Is it the enclosure that has so much influence? It must be. Other Class D amplifiers we heard had some zing in their sound, a metallic edge. Few sounded different in a positive way, most notably the Red Dragon Leviathan. Is it the latter's wooden chassis that exerts such a positive influence? Now that we thought about it, the big brother of the MP150, the MP350, does have a lot of wood covering its electronic innards. An interesting test would be to wrap a Trends Audio Class D miniature amp in wood.
While reversing the cap bypass, we had a good look at the M150's innards. Next to the PCB, there's a large custom-made Tortran toroidal transformer, a fair amount of BlackGate and Kharma capacitors and wherever possible, Kharma's own silver cable with gold inclusions. Playing the MP150s in combination with our highly sensitive hornspeakers proved beyond a doubt how deadly -- quiet this amplification circuit is - quiet as a (dead) mouse. The Lamm L2 Reference's gain structure made for a very limited usable range in this combination but without playing music, we could turn its two attenuators up quite high while remaining noise free. With music, that amount of output was far too high for prolonged listening but the noise floor remained exceptionally low regardless.

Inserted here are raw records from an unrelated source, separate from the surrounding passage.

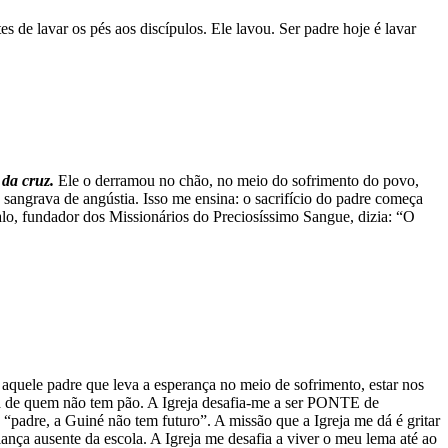
es de lavar os pés aos discípulos. Ele lavou. Ser padre hoje é lavar
da cruz.
Ele o derramou no chão, no meio do sofrimento do povo,
á sangrava de angústia. Isso me ensina: o sacrifício do padre começa
alo, fundador dos Missionários do Preciosíssimo Sangue, dizia: “O
aquele padre que leva a esperança no meio de sofrimento, estar nos
esa de quem não tem pão. A Igreja desafia-me a ser PONTE de
 “padre, a Guiné não tem futuro”. A missão que a Igreja me dá é gritar
ança ausente da escola. A Igreja me desafia a viver o meu lema até ao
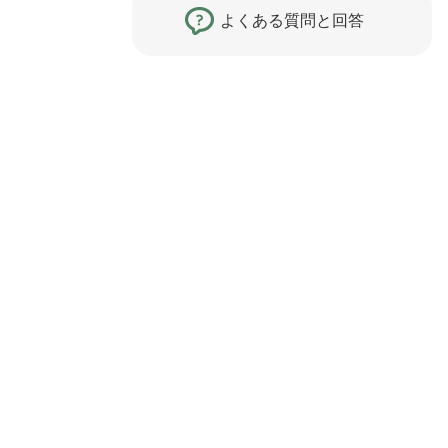
よくある質問と回答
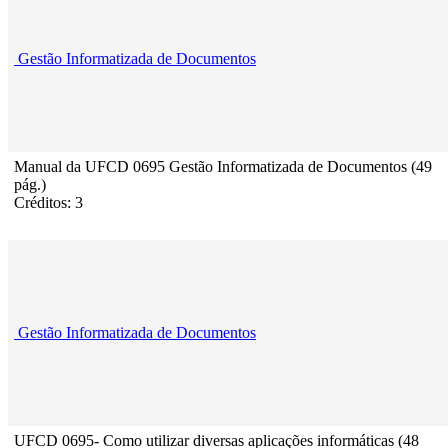
Gestão Informatizada de Documentos
Manual da UFCD 0695 Gestão Informatizada de Documentos (49
pág.)
Créditos: 3
Gestão Informatizada de Documentos
UFCD 0695- Como utilizar diversas aplicações informáticas (48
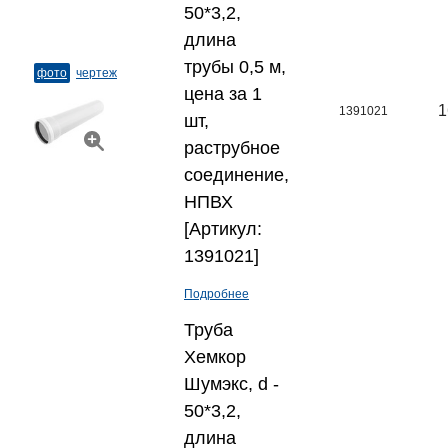
50*3,2,
длина
трубы 0,5 м,
фото
чертеж
цена за 1
1
1391021
шт,
раструбное
соединение,
НПВХ
[Артикул:
1391021]
Подробнее
Труба
Хемкор
Шумэкс, d -
50*3,2,
длина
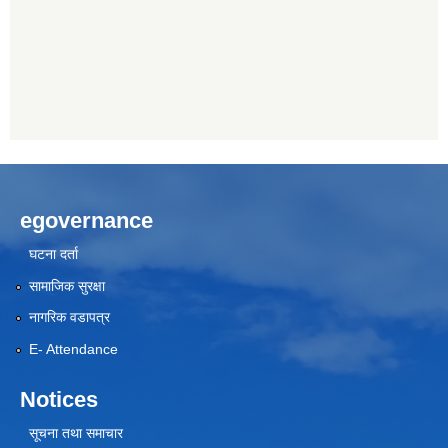
egovernance
घटना दर्ता
सामाजिक सुरक्षा
नागरिक वडापत्र
E- Attendance
Notices
सूचना तथा समाचार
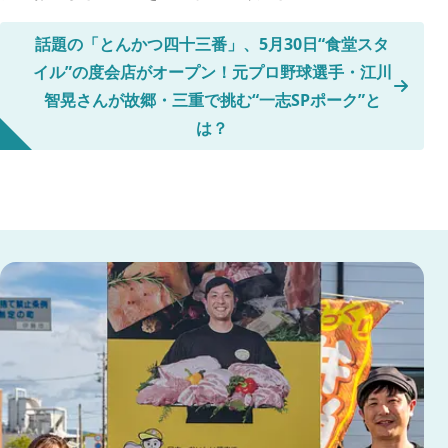
話題の「とんかつ四十三番」、5月30日“食堂スタ
イル”の度会店がオープン！元プロ野球選手・江川
智晃さんが故郷・三重で挑む“一志SPポーク”と
は？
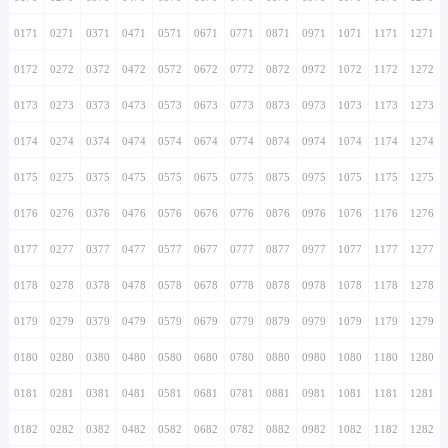
0171
0271
0371
0471
0571
0671
0771
0871
0971
1071
1171
1271
0172
0272
0372
0472
0572
0672
0772
0872
0972
1072
1172
1272
0173
0273
0373
0473
0573
0673
0773
0873
0973
1073
1173
1273
0174
0274
0374
0474
0574
0674
0774
0874
0974
1074
1174
1274
0175
0275
0375
0475
0575
0675
0775
0875
0975
1075
1175
1275
0176
0276
0376
0476
0576
0676
0776
0876
0976
1076
1176
1276
0177
0277
0377
0477
0577
0677
0777
0877
0977
1077
1177
1277
0178
0278
0378
0478
0578
0678
0778
0878
0978
1078
1178
1278
0179
0279
0379
0479
0579
0679
0779
0879
0979
1079
1179
1279
0180
0280
0380
0480
0580
0680
0780
0880
0980
1080
1180
1280
0181
0281
0381
0481
0581
0681
0781
0881
0981
1081
1181
1281
0182
0282
0382
0482
0582
0682
0782
0882
0982
1082
1182
1282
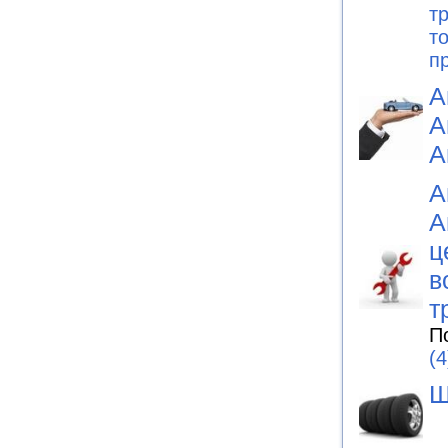
т
т
п
А
А
А
А
А
ц
в
т
П
(4
Ш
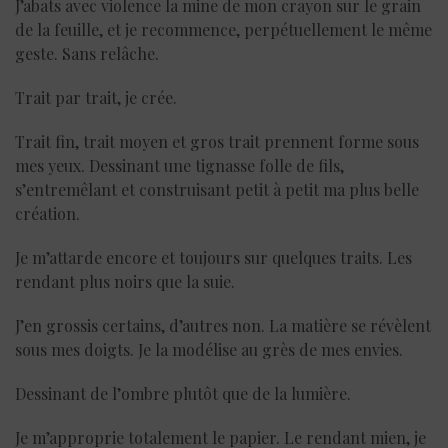
J’abats avec violence la mine de mon crayon sur le grain
de la feuille, et je recommence, perpétuellement le même
geste. Sans relâche.
Trait par trait, je crée.
Trait fin, trait moyen et gros trait prennent forme sous
mes yeux. Dessinant une tignasse folle de fils,
s’entremêlant et construisant petit à petit ma plus belle
création.
Je m’attarde encore et toujours sur quelques traits. Les
rendant plus noirs que la suie.
J’en grossis certains, d’autres non. La matière se révèlent
sous mes doigts. Je la modélise au grès de mes envies.
Dessinant de l’ombre plutôt que de la lumière.
Je m’approprie totalement le papier. Le rendant mien, je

In conclusion, the cooperation between Bruno Putzeys' technical excellence and Charles van Oosterum's pushing the audio boundaries birthed a very competitive amplifier. Without any effort, the MP150 will challenge and defeat many far more expensive SET and solid-state power amplifiers. On top of that, the MP150 makes the choice between tube and a transistor amplifier easy. It's neither, really, since Class D in this special Kharma rendition combines the very best features of both into a couple of very musical bricks indeed.